Data scientists perform services ranging from data infrastructure design and management, to data analysis of various kinds. In my consulting I focus on the data analysis side, and in particular on so-called machine learning tasks, which is what I will discuss here.

Generally, machine learning refers to the software implementation of mathematical models that extract from historical data the information needed to respond, usually automatically, to new data instances in some way.

For example, spam filters predict whether to designate a new email as “junk”, based on how a user previously designated a large number of previous messages. A property valuation site suggests the sale price for a new home, given its location and other attributes, based on a database of previous sales.

Machine learning models are usually adaptive in the sense that new data is being continually assimilated to improve its performance over time.
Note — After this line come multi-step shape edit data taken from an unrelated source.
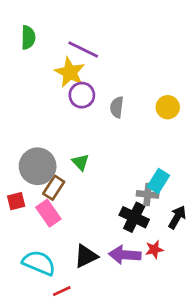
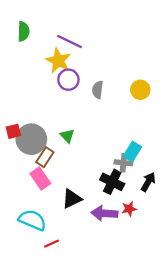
red square: (16, 201) -> (13, 131), moved
black triangle: (86, 256) -> (72, 199), moved

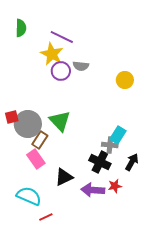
gray semicircle: (98, 90) -> (81, 66), moved, turned -91
green triangle: (67, 136) -> (60, 121), size x1.6

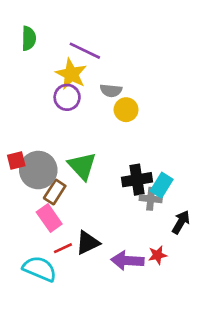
purple circle: (61, 71) -> (67, 97), moved
yellow circle: (125, 80) -> (126, 110), moved
black cross: (100, 162) -> (137, 180), moved, turned -35
red line: (46, 217) -> (63, 248), moved

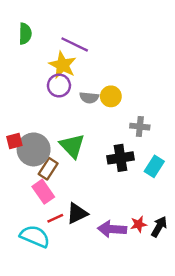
gray semicircle: (111, 90) -> (89, 98), moved
cyan rectangle: (162, 185) -> (154, 166), moved
gray cross: (151, 199) -> (140, 127), moved
black arrow: (181, 222) -> (159, 227), moved

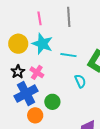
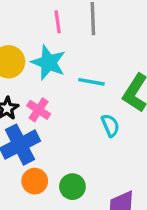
pink line: (39, 18) -> (58, 22), moved
green circle: (52, 102) -> (72, 187), moved

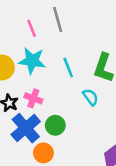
cyan line: (91, 82) -> (68, 68), turned 72
green circle: (72, 187) -> (55, 125), moved

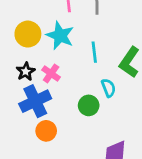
green circle: (55, 125) -> (89, 105), moved

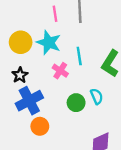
pink cross: (51, 73) -> (60, 71), moved
cyan semicircle: (108, 88) -> (97, 96), moved

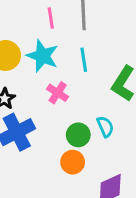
cyan line: (79, 56) -> (84, 60), moved
orange circle: (40, 126) -> (73, 162), moved

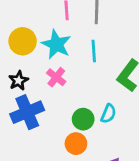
pink cross: (58, 93) -> (56, 77), moved
cyan semicircle: (105, 127) -> (108, 114), turned 42

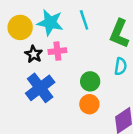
pink cross: (56, 77) -> (57, 51), turned -30
black star: (18, 81) -> (34, 54), moved
cyan semicircle: (108, 114) -> (121, 66), moved

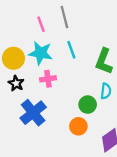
black star: (34, 54) -> (16, 83), moved
green circle: (90, 81) -> (88, 105), moved

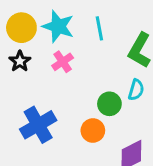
pink cross: (48, 79) -> (63, 62), turned -35
blue cross: (33, 113) -> (38, 125), moved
Typical machine learning tasks

Here is a non-exhaustive list of tasks a data scientist can help you carry out:

  • Sales forecasting for inventory management

  • Recommender systems, e.g., for movies

  • Credit scoring and next-best offers

  • Pricing of goods and services, e.g., property and insurance policies

  • Sales forecasting for inventory management

  • Real-time selection of web-page advertising

  • Text-based sentiment analysis

  • Content relevance tasks, such as web search results

  • Fraud detection

  • Risk assessment

  • Prediction of equipment failures

  • Network intrusion detection

  • Automated message filtering/prioritisation

  • Market segmentation

The data scientist’s edge

It is difficult to implement machine learning tasks without a detailed knowledge of learning algorithms (and their limitations!) guided by a proper theoretical grounding in statistical theory.

Any experienced data scientist will tell you that no one model or algorithm is the best for all tasks. While an out-of-the-box solution may sometimes be appropriate, most models benefit significantly from careful tuning and a data scientist may try several models before settling on particular one. In an advanced technique known as stacking a data scientist may even combine several models together to gain that extra edge.

A crucial role played by the data scientist is in the interpretation of a model’s output. For a start, a poor choice of improperly trained model can easily generate garbage responses, and troubleshooting is difficult without an understanding of the model’s inner workings. For a subtler example, consider the problem of selecting a home-valuation model for a bank. One might be tempted to choose the model with the lowest error, as estimated on some test data. However, from a risk-management perspective, the bank may actually prefer a model with a larger average error, if one can associate greater certainty with the error estimate. Addressing issues such as these requires some mathematical and statistical sophistication.

To get an idea of the complexity of model-selection, check out this (somewhat outdated) cheat-sheet from ScikitLearn (a suite of Python machine learning algorithms) originally created by Andreas Mueller:

cheat-sheet

Why the hype now?

Data science is a relatively new field because:

  • The collection of the the large amounts data needed to effectively train models has been previously limited to a small number of large enterprises. Nowadays, any operation with a web site is already routinely collecting data.

  • The computational resources needed to train (or even develop) many models was not historically available. This meant that data analysis tasks (such as credit scoring or insurance pricing, for example) relied heavily on specialised domain knowledge, ad hoc approaches, and simple (less accurate) models that were computationally inexpensive.